The profoundest truths of all, and the most vital, are in fact
those elementary verities which, through long meditation and deep
thought, have become the norm of our lives; those truths, in other
words, which are the object of our habitual contemplation.
God is now showing men what a great mistake they make when they
try to do without Him, when they regard earthly enjoyment as their
highest good, and thus reverse the whole scale of values, or, as
the ancient philosophers put it, the subordination of ends. As
though in the hope of compensating for the poor quality of earthly
goods, men are striving to increase their quantity; they are
trying to produce as much as possible in the order of material
enjoyment. They are constructing machinery with the object of
increasing production at a greater profit.
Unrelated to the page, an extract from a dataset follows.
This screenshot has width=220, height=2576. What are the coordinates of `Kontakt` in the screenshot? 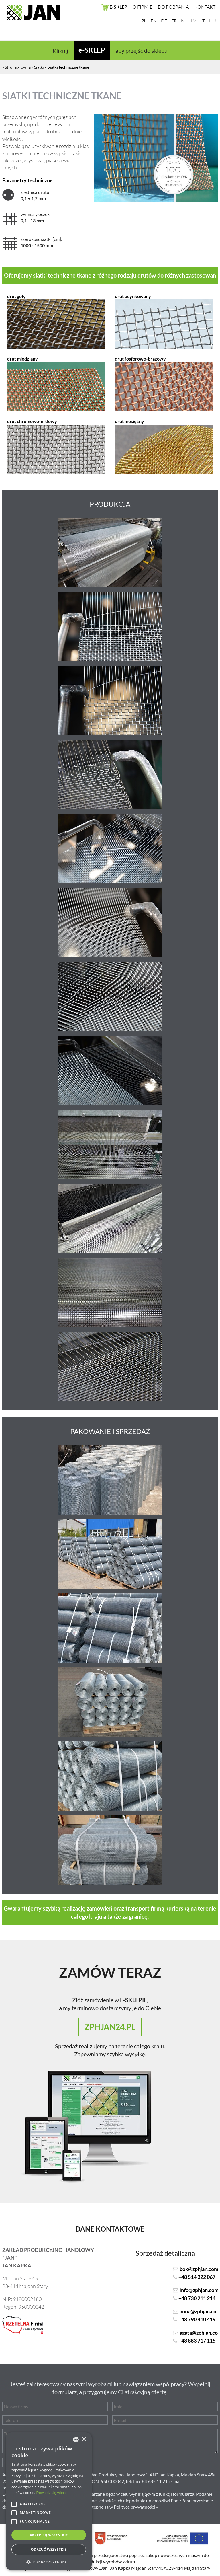 It's located at (204, 7). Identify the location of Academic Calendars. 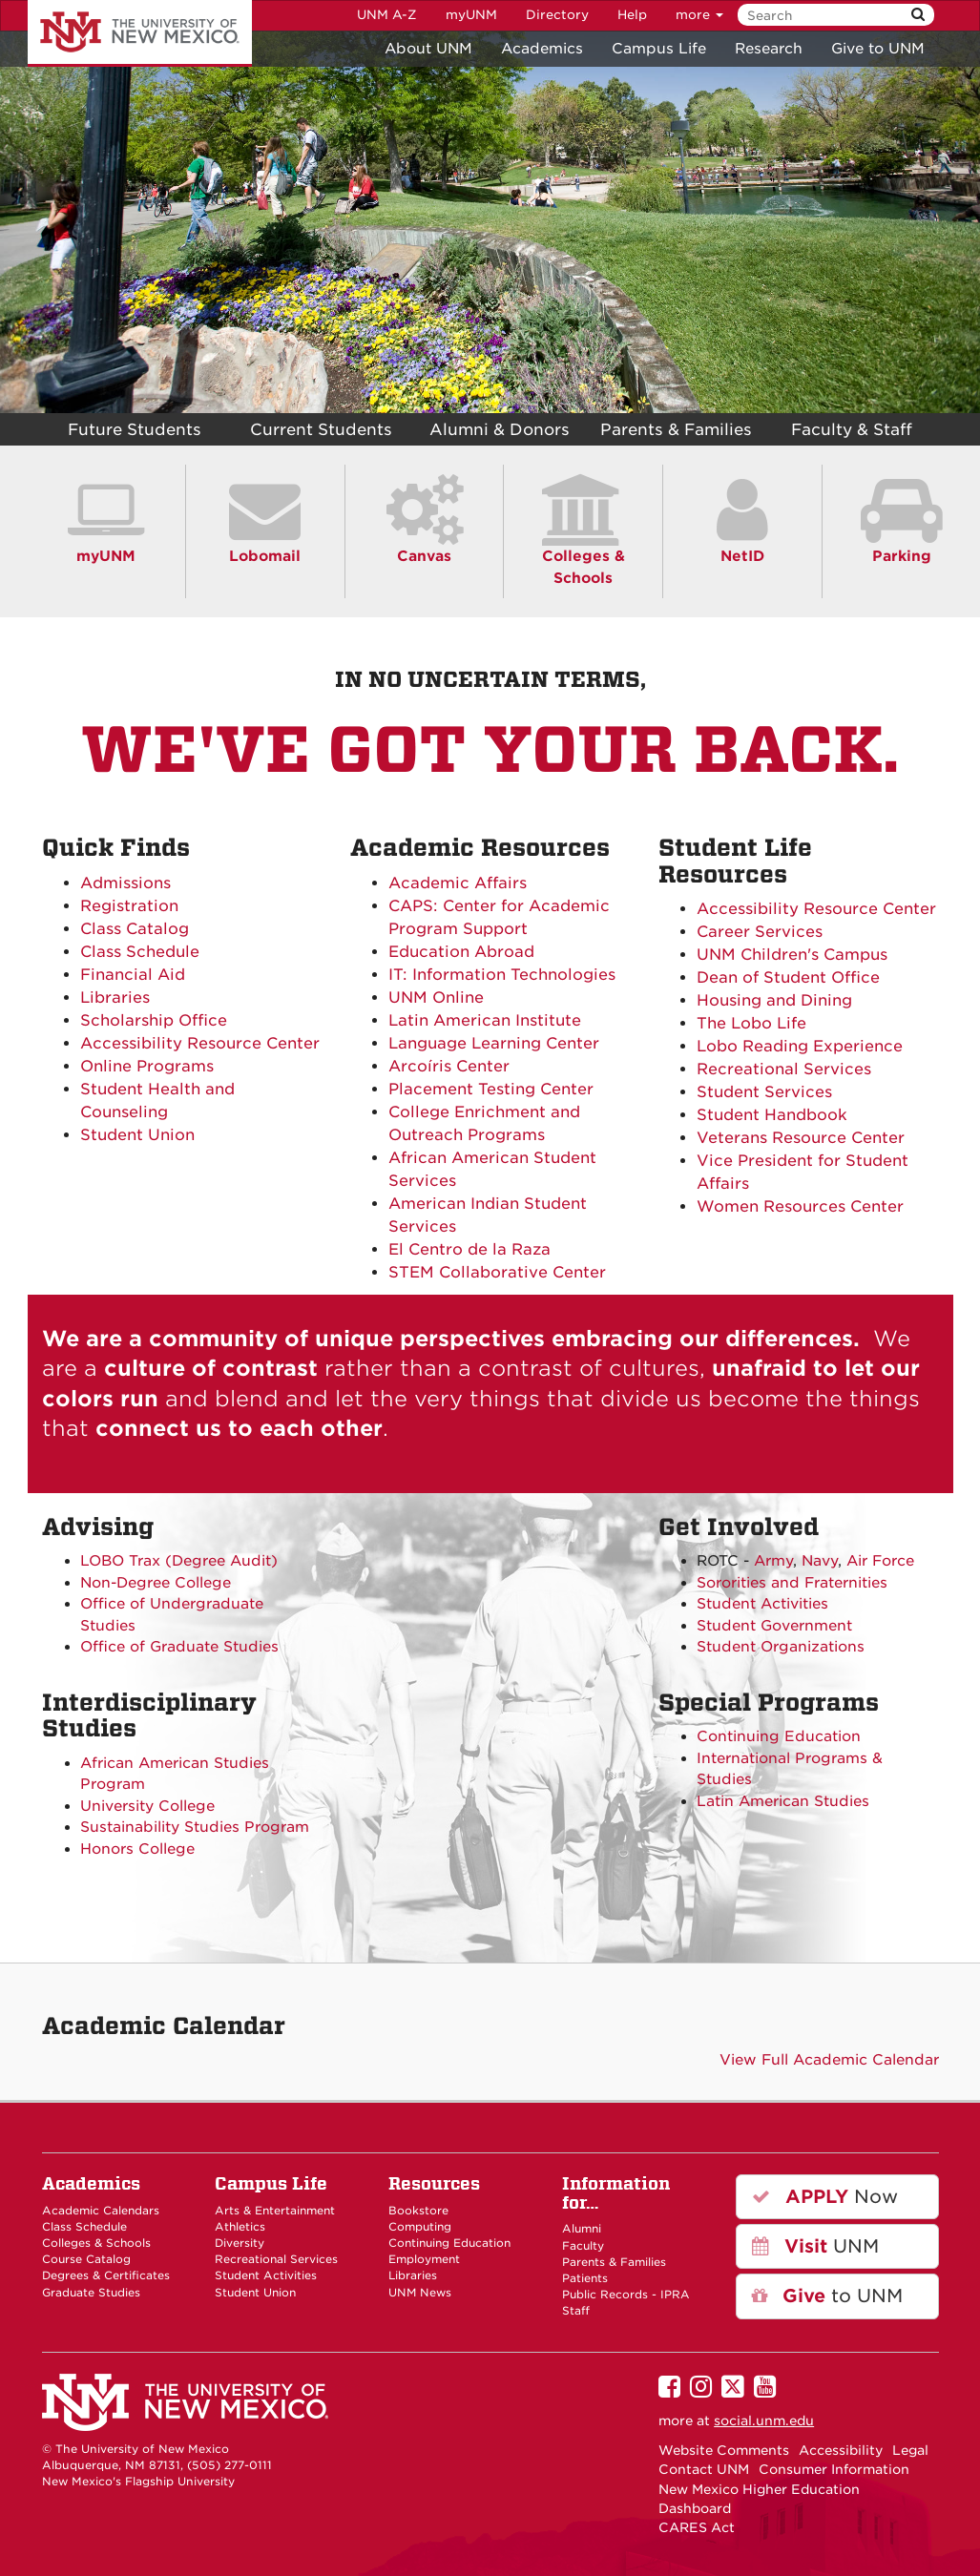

This is the ultimate
objective. But what is the consequence? The surplus cannot be
disposed of; it is wasted, and unemployment is the result. The
worker starves in enforced idleness while others die of surfeit.
The present state of the world is called a crisis. But in fact it
is more than a crisis; it is a condition of affairs which, if men
only had eyes to see, ought to be revealing, it ought to show men
that they have sought their last end where it is not to be found,
in earthly enjoyment -- instead of God. They are seeking happiness
in an abundance of material possessions which are incapable of
giving it; possessions which sow discord among those that seek
them, and a greater discord according as they are sought with
greater avidity.
Do what you will with these material goods: share them out
equally, make them the common property of all. It will be no
remedy for the evil; for, so long as earthly possessions retain
their nature and man retains the nature which is his, he will
never find his happiness in them. The remedy is this, and this
only: to consider the one thing necessary, and to ask God to give
us saints who live only on this thought, saints who will give the
world the spirit that it needs. God has always sent us saints in
troubled times. We need them especially to-day.